Recurrent Thyroid Cancer

The clinical course of patients with thyroid cancer is unpredictable. Numerous studies, however, have documented that patients can be classified into groups at low or high risk for recurrence or death on the basis of age, gender, tumor size, histology, and extent of local invasion as well as the presence or absence of distant metastases.1 Resectability and extent of resection, with the adjuvant use of iodine 131 and thyroid-stimulating hormone (TSH) suppression therapy, also influence outcome.

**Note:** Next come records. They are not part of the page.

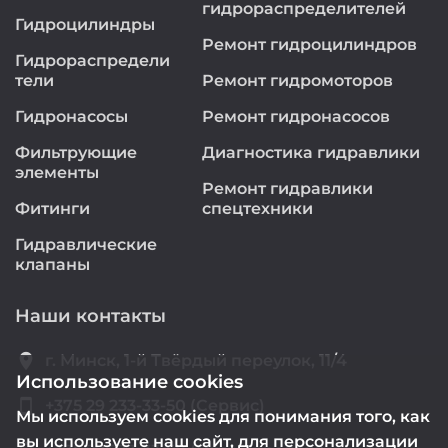
гидрораспределителей
Гидроцилиндры
Ремонт гидроцилиндров
Гидрораспредели
тели
Ремонт гидромоторов
Гидронасосы
Ремонт гидронасосов
Фильтрующие
Диагностика гидравлики
элементы
Ремонт гидравлики
Фитинги
спецтехники
Гидравлические
клапаны
Наши контакты
location_on
г. Минск, 1-й Твёрдый переулок, 11/4
Использование cookies
smartphone
+375 29 233-33-50 (Сервис)
Мы используем cookies для понимания того, как
вы используете наш сайт, для персонализации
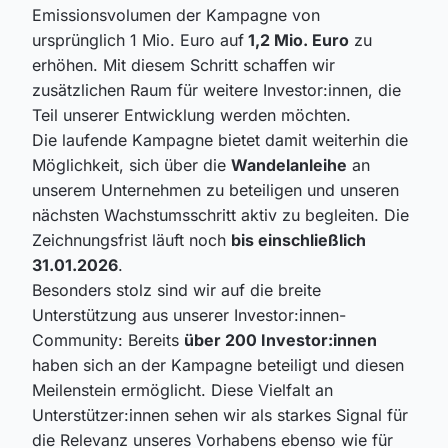
Emissionsvolumen der Kampagne von
ursprünglich 1 Mio. Euro auf
1,2 Mio. Euro
zu
erhöhen. Mit diesem Schritt schaffen wir
zusätzlichen Raum für weitere Investor:innen, die
Teil unserer Entwicklung werden möchten.
Die laufende Kampagne bietet damit weiterhin die
Möglichkeit, sich über die
Wandelanleihe
an
unserem Unternehmen zu beteiligen und unseren
nächsten Wachstumsschritt aktiv zu begleiten. Die
Zeichnungsfrist läuft noch
bis einschließlich
31.01.2026
.
Besonders stolz sind wir auf die breite
Unterstützung aus unserer Investor:innen-
Community: Bereits
über 200 Investor:innen
haben sich an der Kampagne beteiligt und diesen
Meilenstein ermöglicht. Diese Vielfalt an
Unterstützer:innen sehen wir als starkes Signal für
die Relevanz unseres Vorhabens ebenso wie für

The various scoring systems such as AGES (age, grade, extent, and size), AMES (ages, metastases, extent, and size), and TNM (rumor, node, metastasis) attempt to identify prognostic factors of tumor behavior for recurrence and survival.1

Goiter, or thyroid nodules, occur in 4% to 6% of women and in 2% of men in North America; clinical thyroid cancer, however, occurs only in about 40 persons per million.2 A selective approach, therefore, must be used to determine who will benefit from thyroidectomy and who can be safely observed or treated with thyroid hormone. If this selection process is not judicious, there will be delays in diagnosis and an adverse outcome. Earlier diagnosis of thyroid cancer, in the much larger number of patients with goiter, has a considerable impact on both the recurrence and the survival rate of patients with thyroid cancer.

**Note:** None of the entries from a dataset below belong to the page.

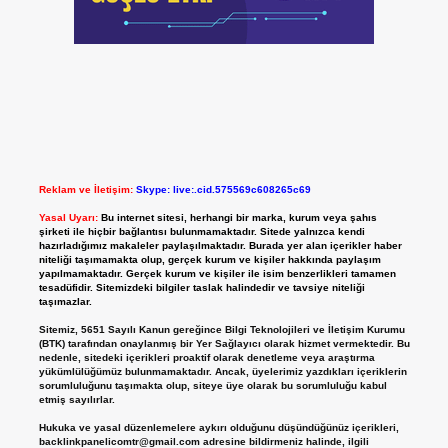
Reklam ve İletişim:
Skype: live:.cid.575569c608265c69
Yasal Uyarı:
Bu internet sitesi, herhangi bir marka, kurum veya şahıs
şirketi ile hiçbir bağlantısı bulunmamaktadır. Sitede yalnızca kendi
hazırladığımız makaleler paylaşılmaktadır. Burada yer alan içerikler haber
niteliği taşımamakta olup, gerçek kurum ve kişiler hakkında paylaşım
yapılmamaktadır. Gerçek kurum ve kişiler ile isim benzerlikleri tamamen
tesadüfidir. Sitemizdeki bilgiler taslak halindedir ve tavsiye niteliği
taşımazlar.
Sitemiz, 5651 Sayılı Kanun gereğince Bilgi Teknolojileri ve İletişim Kurumu
(BTK) tarafından onaylanmış bir Yer Sağlayıcı olarak hizmet vermektedir. Bu
nedenle, sitedeki içerikleri proaktif olarak denetleme veya araştırma
yükümlülüğümüz bulunmamaktadır. Ancak, üyelerimiz yazdıkları içeriklerin
sorumluluğunu taşımakta olup, siteye üye olarak bu sorumluluğu kabul
etmiş sayılırlar.
Hukuka ve yasal düzenlemelere aykırı olduğunu düşündüğünüz içerikleri,
backlinkpanelicomtr@gmail.com
adresine bildirmeniz halinde, ilgili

Recurrent thyroid cancer after treatment may be local, regional, or distant. Local recurrence is related both to the invasiveness of the cancer at presentation and to the surgical procedure used for the eradication of the malignant tissue. Extracapsular invasion and multicentricity of the tumor are determinant factors that also need to be considered. Unfortunately, these factors usually cannot be ascertained preoperatively to determine the extent of the resection. In high-risk patients, recurrence is common (-30%), and treatment of recurrence is less successful.3,4 Because one cannot precisely predict tumor behavior, we favor total thyroidectomy for most patients with thyroid cancer when this operation can be safely performed. Just as the expression "no acid, no ulcer" is generally accepted in patients with peptic ulcer disease, the notion that "no tissue left, no local recurrence" may also be valid. In patients with clinical thyroid cancer, local recurrence may occur in the residual thyroid tissue, in the thyroid bed, or in the immediately adjacent area, excluding lymph nodes. An insufficient thyroidectomy, failure to remove all the thyroid, and the cancer may be responsible for some recurrences; microscopic extension into the adjacent tissue accounts for the remainder.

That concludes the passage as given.